The results of this study are also of interest to clinicians who order knee MRI and to those who plan knee MRI protocols. It has been shown in this study that adding a high-resolution 3D sequence did not substantially improve reliability of ACL attachment localisation over simply combining information from existing routine 2D sequences. Surgeons in clinical practice need not order a lengthy dedicated 3D MRI to localise ligament attachments, but can confidently use a standard routine 2D MRI, such as might be submitted digitally from an outside institution or performed unsupervised on nearly any MR scanner, for this application. Routine 2D knee MRI as already performed in many centres, including many smaller peripheral centres, fortunately provides data sufficient to reliably model ACL attachment locations in 3D. With this result, once the MRI-guided ligament attachment technique is validated, it could be applied broadly in real-world practice.

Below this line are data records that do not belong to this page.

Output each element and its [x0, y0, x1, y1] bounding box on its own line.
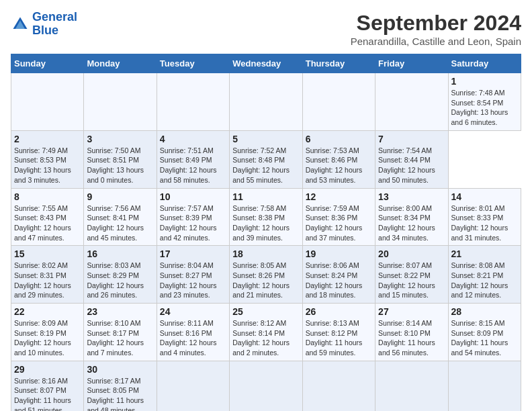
cell-details: Sunrise: 7:49 AMSunset: 8:53 PMDaylight:… — [14, 146, 71, 184]
day-number: 17 — [160, 248, 226, 259]
day-number: 9 — [87, 191, 153, 202]
calendar-cell: 10 Sunrise: 7:57 AMSunset: 8:39 PMDaylig… — [157, 188, 229, 246]
calendar-cell: 8 Sunrise: 7:55 AMSunset: 8:43 PMDayligh… — [11, 188, 84, 246]
logo-line2: Blue — [32, 24, 58, 37]
day-number: 24 — [160, 306, 226, 317]
calendar-cell: 17 Sunrise: 8:04 AMSunset: 8:27 PMDaylig… — [157, 246, 229, 304]
cell-details: Sunrise: 7:51 AMSunset: 8:49 PMDaylight:… — [160, 146, 217, 184]
calendar-cell: 22 Sunrise: 8:09 AMSunset: 8:19 PMDaylig… — [11, 304, 84, 361]
calendar-week-row: 2 Sunrise: 7:49 AMSunset: 8:53 PMDayligh… — [11, 130, 521, 188]
cell-details: Sunrise: 8:14 AMSunset: 8:10 PMDaylight:… — [378, 319, 435, 357]
cell-details: Sunrise: 8:08 AMSunset: 8:21 PMDaylight:… — [451, 261, 508, 299]
calendar-cell: 16 Sunrise: 8:03 AMSunset: 8:29 PMDaylig… — [84, 246, 157, 304]
calendar-cell: 12 Sunrise: 7:59 AMSunset: 8:36 PMDaylig… — [302, 188, 375, 246]
page-header: General Blue September 2024 Penarandilla… — [11, 11, 521, 47]
calendar-cell — [157, 361, 229, 411]
cell-details: Sunrise: 8:03 AMSunset: 8:29 PMDaylight:… — [87, 261, 144, 299]
day-number: 5 — [232, 134, 299, 144]
calendar-cell: 9 Sunrise: 7:56 AMSunset: 8:41 PMDayligh… — [84, 188, 157, 246]
header-monday: Monday — [84, 54, 157, 73]
cell-details: Sunrise: 8:05 AMSunset: 8:26 PMDaylight:… — [232, 261, 290, 299]
day-number: 30 — [87, 364, 153, 375]
day-number: 28 — [451, 306, 518, 317]
calendar-cell: 20 Sunrise: 8:07 AMSunset: 8:22 PMDaylig… — [375, 246, 448, 304]
calendar-cell: 21 Sunrise: 8:08 AMSunset: 8:21 PMDaylig… — [448, 246, 521, 304]
calendar-cell: 3 Sunrise: 7:50 AMSunset: 8:51 PMDayligh… — [84, 130, 157, 188]
calendar-week-row: 22 Sunrise: 8:09 AMSunset: 8:19 PMDaylig… — [11, 304, 521, 361]
calendar-cell: 11 Sunrise: 7:58 AMSunset: 8:38 PMDaylig… — [230, 188, 302, 246]
cell-details: Sunrise: 7:54 AMSunset: 8:44 PMDaylight:… — [378, 146, 435, 184]
calendar-cell: 23 Sunrise: 8:10 AMSunset: 8:17 PMDaylig… — [84, 304, 157, 361]
header-wednesday: Wednesday — [230, 54, 302, 73]
day-number: 19 — [306, 248, 372, 259]
calendar-cell: 15 Sunrise: 8:02 AMSunset: 8:31 PMDaylig… — [11, 246, 84, 304]
day-number: 11 — [232, 191, 299, 202]
day-number: 1 — [451, 76, 518, 87]
day-number: 25 — [232, 306, 299, 317]
cell-details: Sunrise: 8:12 AMSunset: 8:14 PMDaylight:… — [232, 319, 290, 357]
logo-icon — [11, 15, 30, 34]
day-number: 8 — [14, 191, 81, 202]
main-title: September 2024 — [351, 11, 521, 36]
header-saturday: Saturday — [448, 54, 521, 73]
cell-details: Sunrise: 8:07 AMSunset: 8:22 PMDaylight:… — [378, 261, 435, 299]
title-area: September 2024 Penarandilla, Castille an… — [351, 11, 521, 47]
day-number: 6 — [306, 134, 372, 144]
day-number: 10 — [160, 191, 226, 202]
day-number: 18 — [232, 248, 299, 259]
cell-details: Sunrise: 7:52 AMSunset: 8:48 PMDaylight:… — [232, 146, 290, 184]
cell-details: Sunrise: 7:53 AMSunset: 8:46 PMDaylight:… — [306, 146, 363, 184]
logo: General Blue — [11, 11, 77, 38]
day-number: 2 — [14, 134, 81, 144]
cell-details: Sunrise: 8:04 AMSunset: 8:27 PMDaylight:… — [160, 261, 217, 299]
cell-details: Sunrise: 7:57 AMSunset: 8:39 PMDaylight:… — [160, 204, 217, 242]
calendar-cell — [448, 361, 521, 411]
calendar-week-row: 8 Sunrise: 7:55 AMSunset: 8:43 PMDayligh… — [11, 188, 521, 246]
header-tuesday: Tuesday — [157, 54, 229, 73]
cell-details: Sunrise: 8:17 AMSunset: 8:05 PMDaylight:… — [87, 377, 144, 411]
cell-details: Sunrise: 8:06 AMSunset: 8:24 PMDaylight:… — [306, 261, 363, 299]
calendar-week-row: 15 Sunrise: 8:02 AMSunset: 8:31 PMDaylig… — [11, 246, 521, 304]
day-number: 23 — [87, 306, 153, 317]
day-number: 29 — [14, 364, 81, 375]
day-number: 20 — [378, 248, 445, 259]
header-thursday: Thursday — [302, 54, 375, 73]
cell-details: Sunrise: 8:10 AMSunset: 8:17 PMDaylight:… — [87, 319, 144, 357]
calendar-cell: 27 Sunrise: 8:14 AMSunset: 8:10 PMDaylig… — [375, 304, 448, 361]
calendar-cell: 6 Sunrise: 7:53 AMSunset: 8:46 PMDayligh… — [302, 130, 375, 188]
calendar-cell: 5 Sunrise: 7:52 AMSunset: 8:48 PMDayligh… — [230, 130, 302, 188]
calendar-cell — [230, 73, 302, 131]
calendar-cell — [11, 73, 84, 131]
cell-details: Sunrise: 8:15 AMSunset: 8:09 PMDaylight:… — [451, 319, 508, 357]
header-sunday: Sunday — [11, 54, 84, 73]
day-number: 15 — [14, 248, 81, 259]
day-number: 21 — [451, 248, 518, 259]
calendar-cell: 2 Sunrise: 7:49 AMSunset: 8:53 PMDayligh… — [11, 130, 84, 188]
day-number: 22 — [14, 306, 81, 317]
cell-details: Sunrise: 7:56 AMSunset: 8:41 PMDaylight:… — [87, 204, 144, 242]
cell-details: Sunrise: 8:16 AMSunset: 8:07 PMDaylight:… — [14, 377, 71, 411]
calendar-header-row: SundayMondayTuesdayWednesdayThursdayFrid… — [11, 54, 521, 73]
calendar-cell: 4 Sunrise: 7:51 AMSunset: 8:49 PMDayligh… — [157, 130, 229, 188]
day-number: 4 — [160, 134, 226, 144]
calendar-cell — [302, 73, 375, 131]
cell-details: Sunrise: 7:58 AMSunset: 8:38 PMDaylight:… — [232, 204, 290, 242]
logo-text: General Blue — [32, 11, 77, 38]
calendar-cell: 29 Sunrise: 8:16 AMSunset: 8:07 PMDaylig… — [11, 361, 84, 411]
calendar-week-row: 29 Sunrise: 8:16 AMSunset: 8:07 PMDaylig… — [11, 361, 521, 411]
calendar-cell — [302, 361, 375, 411]
calendar-cell: 30 Sunrise: 8:17 AMSunset: 8:05 PMDaylig… — [84, 361, 157, 411]
calendar-cell — [157, 73, 229, 131]
subtitle: Penarandilla, Castille and Leon, Spain — [351, 36, 521, 47]
day-number: 7 — [378, 134, 445, 144]
calendar-cell: 25 Sunrise: 8:12 AMSunset: 8:14 PMDaylig… — [230, 304, 302, 361]
calendar-cell — [84, 73, 157, 131]
cell-details: Sunrise: 8:13 AMSunset: 8:12 PMDaylight:… — [306, 319, 363, 357]
calendar-table: SundayMondayTuesdayWednesdayThursdayFrid… — [11, 54, 521, 411]
calendar-cell: 1 Sunrise: 7:48 AMSunset: 8:54 PMDayligh… — [448, 73, 521, 131]
cell-details: Sunrise: 7:50 AMSunset: 8:51 PMDaylight:… — [87, 146, 144, 184]
day-number: 12 — [306, 191, 372, 202]
cell-details: Sunrise: 7:48 AMSunset: 8:54 PMDaylight:… — [451, 89, 508, 126]
calendar-cell: 7 Sunrise: 7:54 AMSunset: 8:44 PMDayligh… — [375, 130, 448, 188]
calendar-cell: 24 Sunrise: 8:11 AMSunset: 8:16 PMDaylig… — [157, 304, 229, 361]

This study was performed on paediatric knees. The need for precise tunnel placement is arguably greatest in the youngest patients, whose physes may still be open and whose grafts must function for a long lifespan. Paediatric knees also generally lack degenerative changes, which might decrease the reliability of our technique in model development. However, the findings of our study should be equally applicable to adults without substantial degenerative changes. Also, a prior study showed that ACL tear status did not influence the reliability of localising ACL attachment centres on MRI, and so, we included patients with both torn and intact ACLs in this study [31].

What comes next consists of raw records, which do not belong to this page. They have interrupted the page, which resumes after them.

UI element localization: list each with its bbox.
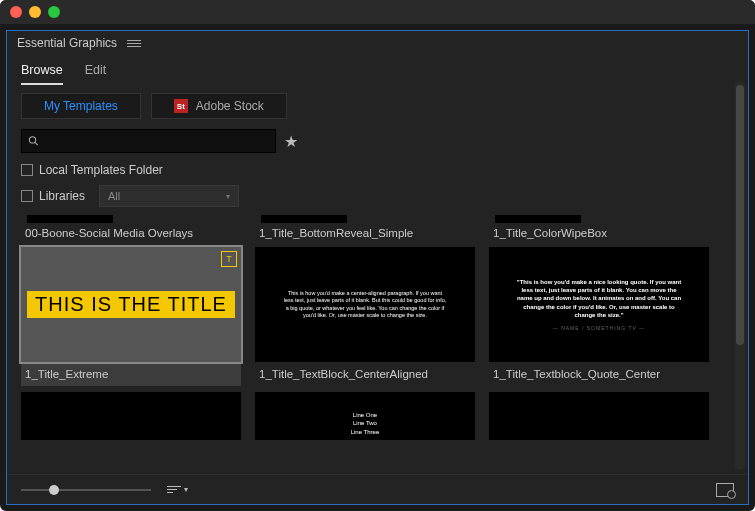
libraries-label: Libraries	[39, 189, 85, 203]
search-input[interactable]	[45, 134, 269, 148]
source-adobe-stock[interactable]: St Adobe Stock	[151, 93, 287, 119]
scrollbar[interactable]	[735, 81, 745, 470]
template-thumbnail: This is how you'd make a center-aligned …	[255, 247, 475, 362]
local-folder-row: Local Templates Folder	[21, 163, 734, 177]
template-thumbnail: "This is how you'd make a nice looking q…	[489, 247, 709, 362]
essential-graphics-panel: Essential Graphics Browse Edit My Templa…	[6, 30, 749, 505]
panel-footer: ▾	[7, 474, 748, 504]
mogrt-badge-icon: T	[221, 251, 237, 267]
titlebar	[0, 0, 755, 24]
sort-icon	[167, 484, 181, 495]
folder-row: 00-Boone-Social Media Overlays 1_Title_B…	[21, 215, 734, 245]
folder-item[interactable]: 00-Boone-Social Media Overlays	[21, 215, 241, 245]
libraries-filter-value: All	[108, 190, 120, 202]
svg-point-0	[29, 137, 35, 143]
folder-item[interactable]: 1_Title_ColorWipeBox	[489, 215, 709, 245]
zoom-traffic-light[interactable]	[48, 6, 60, 18]
chevron-down-icon: ▾	[226, 192, 230, 201]
favorites-star-icon[interactable]: ★	[284, 132, 298, 151]
template-thumbnail: Line One Line Two Line Three	[255, 392, 475, 440]
tab-edit[interactable]: Edit	[85, 63, 107, 85]
search-icon	[28, 135, 39, 147]
source-row: My Templates St Adobe Stock	[21, 93, 734, 119]
local-folder-label: Local Templates Folder	[39, 163, 163, 177]
template-item-extreme[interactable]: T THIS IS THE TITLE 1_Title_Extreme	[21, 247, 241, 386]
sort-button[interactable]: ▾	[167, 484, 188, 495]
folder-label: 00-Boone-Social Media Overlays	[21, 223, 241, 245]
slider-track	[21, 489, 151, 491]
folder-item[interactable]: 1_Title_BottomReveal_Simple	[255, 215, 475, 245]
adobe-stock-icon: St	[174, 99, 188, 113]
thumbnail-lines: Line One Line Two Line Three	[351, 411, 380, 436]
template-item-quote-center[interactable]: "This is how you'd make a nice looking q…	[489, 247, 709, 386]
thumbnail-quote: "This is how you'd make a nice looking q…	[489, 278, 709, 318]
source-adobe-stock-label: Adobe Stock	[196, 99, 264, 113]
folder-label: 1_Title_BottomReveal_Simple	[255, 223, 475, 245]
template-item[interactable]	[489, 392, 709, 440]
template-item[interactable]: Line One Line Two Line Three	[255, 392, 475, 440]
thumbnail-paragraph: This is how you'd make a center-aligned …	[255, 290, 475, 319]
panel-tabs: Browse Edit	[7, 55, 748, 85]
chevron-down-icon: ▾	[184, 485, 188, 494]
slider-thumb[interactable]	[49, 485, 59, 495]
search-field[interactable]	[21, 129, 276, 153]
panel-header: Essential Graphics	[7, 31, 748, 55]
folder-tab-icon	[495, 215, 581, 223]
thumbnail-title-text: THIS IS THE TITLE	[27, 291, 235, 318]
template-thumbnail	[21, 392, 241, 440]
panel-body: My Templates St Adobe Stock ★ Local Temp…	[7, 85, 748, 504]
source-my-templates-label: My Templates	[44, 99, 118, 113]
libraries-filter-select[interactable]: All ▾	[99, 185, 239, 207]
app-window: Essential Graphics Browse Edit My Templa…	[0, 0, 755, 511]
folder-label: 1_Title_ColorWipeBox	[489, 223, 709, 245]
thumbnail-size-slider[interactable]	[21, 483, 151, 497]
libraries-row: Libraries All ▾	[21, 185, 734, 207]
template-label: 1_Title_Textblock_Quote_Center	[489, 362, 709, 386]
libraries-checkbox[interactable]	[21, 190, 33, 202]
new-item-icon[interactable]	[716, 483, 734, 497]
thumbnail-attribution: — NAME / SOMETHING.TV —	[553, 325, 645, 331]
template-grid: T THIS IS THE TITLE 1_Title_Extreme This…	[21, 247, 734, 440]
local-folder-checkbox[interactable]	[21, 164, 33, 176]
svg-line-1	[35, 142, 38, 145]
folder-tab-icon	[27, 215, 113, 223]
minimize-traffic-light[interactable]	[29, 6, 41, 18]
template-thumbnail	[489, 392, 709, 440]
folder-tab-icon	[261, 215, 347, 223]
source-my-templates[interactable]: My Templates	[21, 93, 141, 119]
template-thumbnail: T THIS IS THE TITLE	[21, 247, 241, 362]
scrollbar-thumb[interactable]	[736, 85, 744, 345]
template-item-centeraligned[interactable]: This is how you'd make a center-aligned …	[255, 247, 475, 386]
panel-title: Essential Graphics	[17, 36, 117, 50]
panel-menu-icon[interactable]	[127, 40, 141, 47]
template-label: 1_Title_Extreme	[21, 362, 241, 386]
tab-browse[interactable]: Browse	[21, 63, 63, 85]
close-traffic-light[interactable]	[10, 6, 22, 18]
template-item[interactable]	[21, 392, 241, 440]
search-row: ★	[21, 129, 734, 153]
template-label: 1_Title_TextBlock_CenterAligned	[255, 362, 475, 386]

This study has limitations. First, this retrospective study was designed to assess reliability, not validity, of localising ACL attachment centres. The 3D attachments seen at MRI have face validity, lying visually at the expected locations of the native ACL seen arthroscopically and anatomically [31]. Quantifying this accuracy requires prospective surgical/MRI study in patients and/or cadavers. Second, the 2D sequences in this study have been refined over years of clinical use, while the specific 3D sequence used has seen less clinical testing in the knee. Also, other 3D sequences exist. In particular, several groups have recently used 3D sampling perfection with application-optimised contrasts using different flip-angle evolutions (SPACE) MRI sequences to assess cruciate ligaments and menisci [12, 23, 30, 33]. However, SPACE sequences have T2-weighting, which like the 3D MEDIC GRE used in our study is likely not optimal for image contrast at ligaments. It is possible that a 3D sequence could be further optimised to improve on the reliability demonstrated here.

Conclusions

ACL attachment locations were not identified more reliably using a high-resolution 3D MEDIC GRE MR sequence than by combining multi-planar routine 2D PD knee MR sequences, regardless of ACL tear status. All models had an average distance of <2.0 mm between user-identified ligament attachment centres. Based on this study, it is not necessary to add a 3D MEDIC MRI sequence to routine knee MR protocols for purposes of reliable ACL attachment localisation. Prospective surgical study in cadavers and patients is warranted to further validate the clinical application of the promising radiologic findings demonstrated in this study.